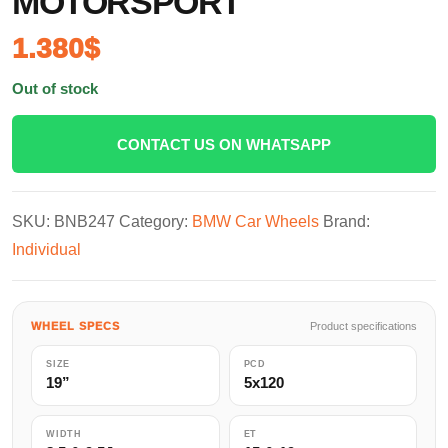
MOTORSPORT
1.380
$
Out of stock
CONTACT US ON WHATSAPP
SKU:
BNB247
Category:
BMW Car Wheels
Brand:
Individual
WHEEL SPECS
Product specifications
SIZE
PCD
19”
5x120
WIDTH
ET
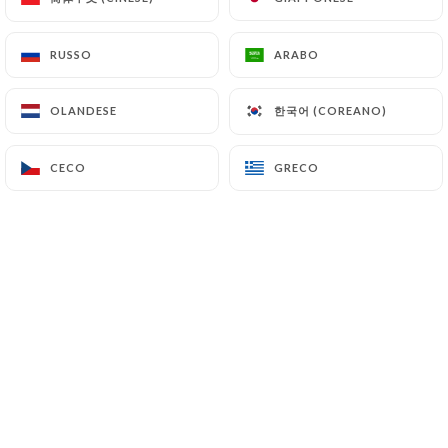
7.4 Non-communication of personal data
https://le-grand-cerf-paris.fr
refrains from
RUSSO
RUSSO
ARABO
ARABO
processing, hosting or transferring the Information
collected about its Customers to a country located
한국어 (COREANO)
한국어 (COREANO)
OLANDESE
OLANDESE
outside the European Union or recognized as "not
adequate" by the European Commission without
CECO
CECO
GRECO
GRECO
informing the customer beforehand. However,
https://le-grand-cerf-paris.fr
remains free to
choose its technical and commercial
subcontractors on the condition that they present
sufficient guarantees with regard to the
requirements of the General Data Protection
Regulation (GDPR: n° 2016-679).
https://le-grand-cerf-paris.fr
undertakes to
take all necessary precautions to preserve the
security of the Information and in particular that it
is not communicated to unauthorized persons.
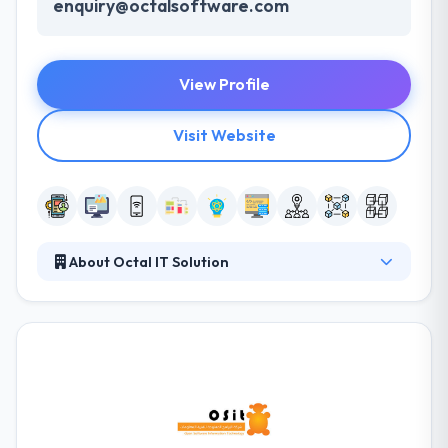
enquiry@octalsoftware.com
View Profile
Visit Website
About Octal IT Solution
Octal IT Solution is the fastest growing app
development company. We binge profoundly into
our client’s business to apprehend their business
segment, goals and, their target. We take client’s
idea and apply our experience in order to reach their
project's objective & vision.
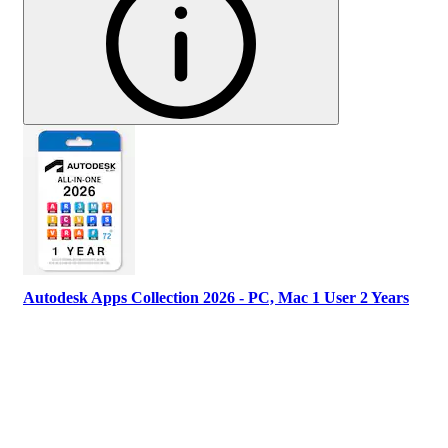
Autodesk Apps Collection 2026 - PC, Mac 1 User 2 Years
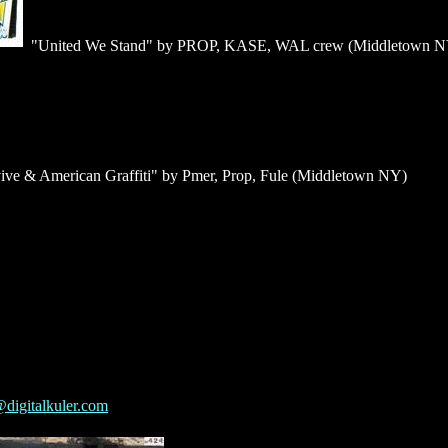
"United We Stand" by PROP, KASE, WAL crew (Middletown N
ive & American Graffiti" by Pmer, Prop, Fule (Middletown NY)
digitalkuler.com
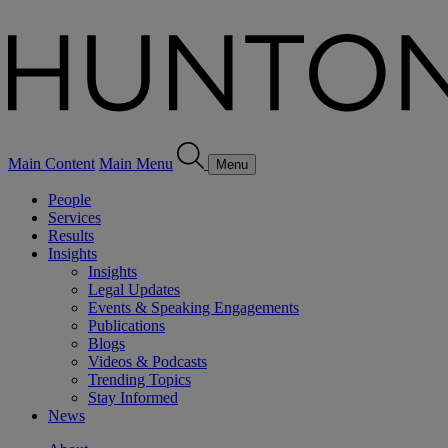
Main Content
Main Menu
Menu
People
Services
Results
Insights
Insights
Legal Updates
Events & Speaking Engagements
Publications
Blogs
Videos & Podcasts
Trending Topics
Stay Informed
News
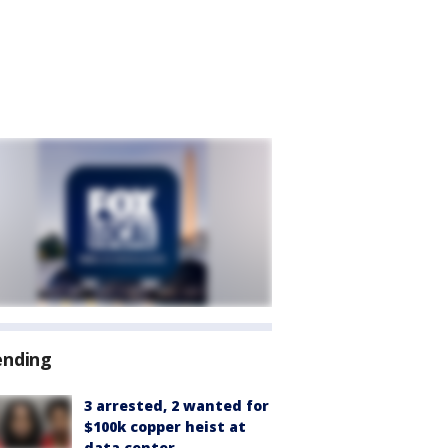
ending
3 arrested, 2 wanted for
$100k copper heist at
data center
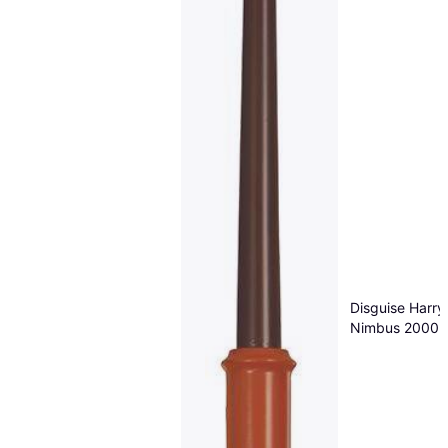
Disguise Harry
Nimbus 2000 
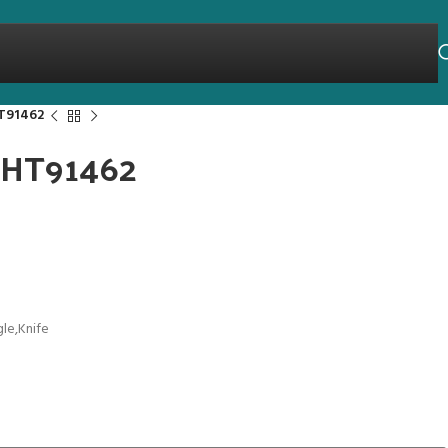
HT91462
 THT91462
gle,Knife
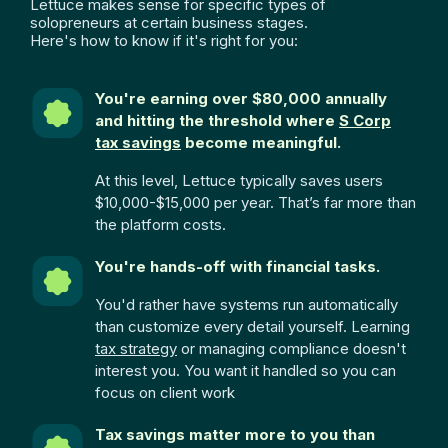
Lettuce makes sense for specific types of
solopreneurs at certain business stages.
Here's how to know if it's right for you:
You're earning over $80,000 annually
and hitting the threshold where
S Corp
tax savings
become meaningful.
At this level, Lettuce typically saves users
$10,000-$15,000 per year. That’s far more than
the platform costs.
You're hands-off with financial tasks.
You'd rather have systems run automatically
than customize every detail yourself. Learning
tax strategy
or managing compliance doesn't
interest you. You want it handled so you can
focus on client work
Tax savings matter more to you than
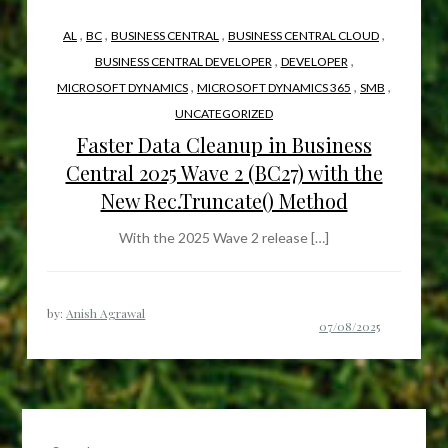
,
,
,
,
AL
BC
BUSINESS CENTRAL
BUSINESS CENTRAL CLOUD
,
,
BUSINESS CENTRAL DEVELOPER
DEVELOPER
,
,
,
MICROSOFT DYNAMICS
MICROSOFT DYNAMICS 365
SMB
UNCATEGORIZED
Faster Data Cleanup in Business
Central 2025 Wave 2 (BC27) with the
New Rec.Truncate() Method
With the 2025 Wave 2 release […]
by:
Anish Agrawal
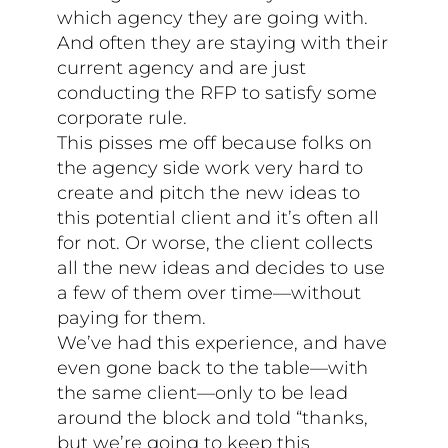
which agency they are going with.
And often they are staying with their
current agency and are just
conducting the RFP to satisfy some
corporate rule.
This pisses me off because folks on
the agency side work very hard to
create and pitch the new ideas to
this potential client and it’s often all
for not. Or worse, the client collects
all the new ideas and decides to use
a few of them over time—without
paying for them.
We’ve had this experience, and have
even gone back to the table—with
the same client—only to be lead
around the block and told “thanks,
but we’re going to keep this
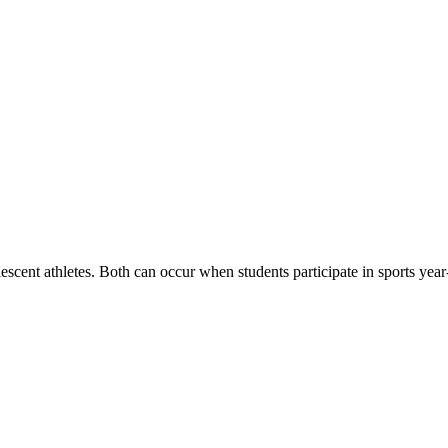
scent athletes. Both can occur when students participate in sports year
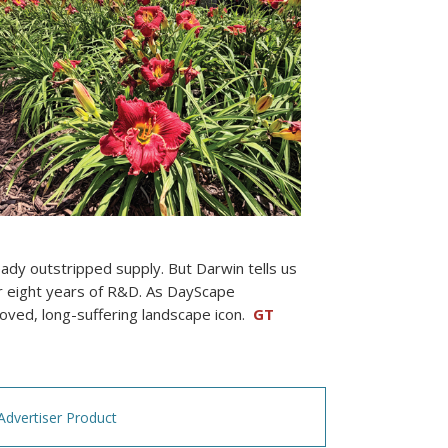
eady outstripped supply. But Darwin tells us
ter eight years of R&D. As DayScape
loved, long-suffering landscape icon.
GT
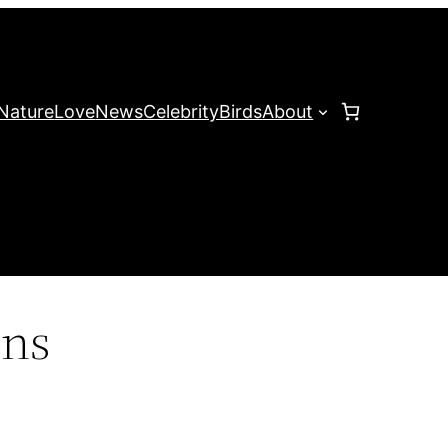
Nature
Love
News
Celebrity
Birds
About
ons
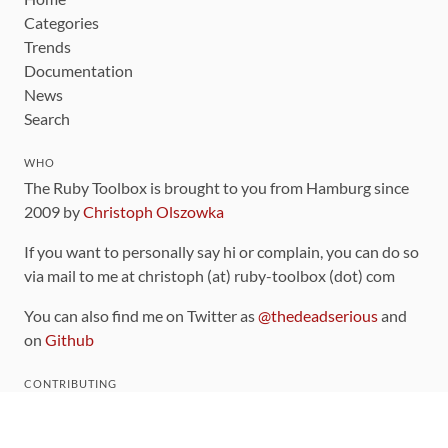
Categories
Trends
Documentation
News
Search
WHO
The Ruby Toolbox is brought to you from Hamburg since
2009 by
Christoph Olszowka
If you want to personally say hi or complain, you can do so
via mail to me at christoph (at) ruby-toolbox (dot) com
You can also find me on Twitter as
@thedeadserious
and
on
Github
CONTRIBUTING
You can find the source code for this site
on github
.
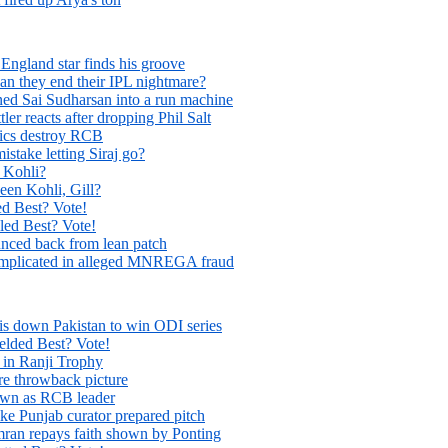
England star finds his groove
Can they end their IPL nightmare?
ed Sai Sudharsan into a run machine
tler reacts after dropping Phil Salt
tics destroy RCB
take letting Siraj go?
 Kohli?
een Kohli, Gill?
 Best? Vote!
d Best? Vote!
unced back from lean patch
es implicated in alleged MNREGA fraud
is down Pakistan to win ODI series
ded Best? Vote!
 in Ranji Trophy
re throwback picture
 own as RCB leader
ke Punjab curator prepared pitch
ran repays faith shown by Ponting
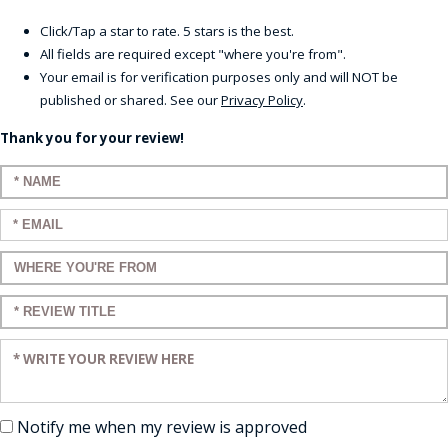
Click/Tap a star to rate. 5 stars is the best.
All fields are required except "where you're from".
Your email is for verification purposes only and will NOT be
published or shared. See our
Privacy Policy
.
Thank you for your review!
Enter your name:
Enter your email:
Enter a title for your review:
Enter a title for your review:
Enter your review:
Notify me when my review is approved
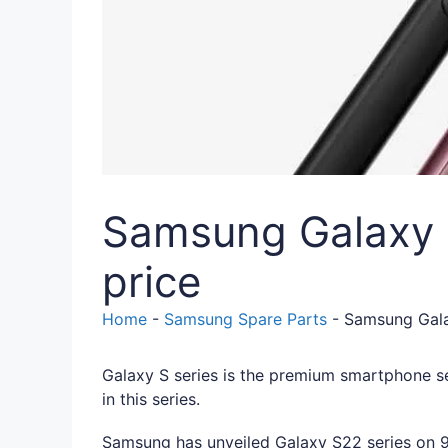
Samsung Galaxy S2
price
Home
-
Samsung Spare Parts
-
Samsung Galax
Galaxy S series is the premium smartphone s
in this series.
Samsung has unveiled Galaxy S22 series on 9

- _Work request_: The copy should hold exactly the lines above from the one with "MICROSOFT DYNAMICS 365" through the one with "around the block", both ends counted, and no pictures at all.

- _Result of the exercise_:
MICROSOFT DYNAMICS 365
SMB
UNCATEGORIZED
Faster Data Cleanup in Business
Central 2025 Wave 2 (BC27) with the
New Rec.Truncate() Method
With the 2025 Wave 2 release […]
by:
Anish Agrawal
which agency they are going with.
And often they are staying with their
current agency and are just
conducting the RFP to satisfy some
corporate rule.
This pisses me off because folks on
the agency side work very hard to
create and pitch the new ideas to
this potential client and it’s often all
for not. Or worse, the client collects
all the new ideas and decides to use
a few of them over time—without
paying for them.
We’ve had this experience, and have
even gone back to the table—with
the same client—only to be lead
around the block and told “thanks,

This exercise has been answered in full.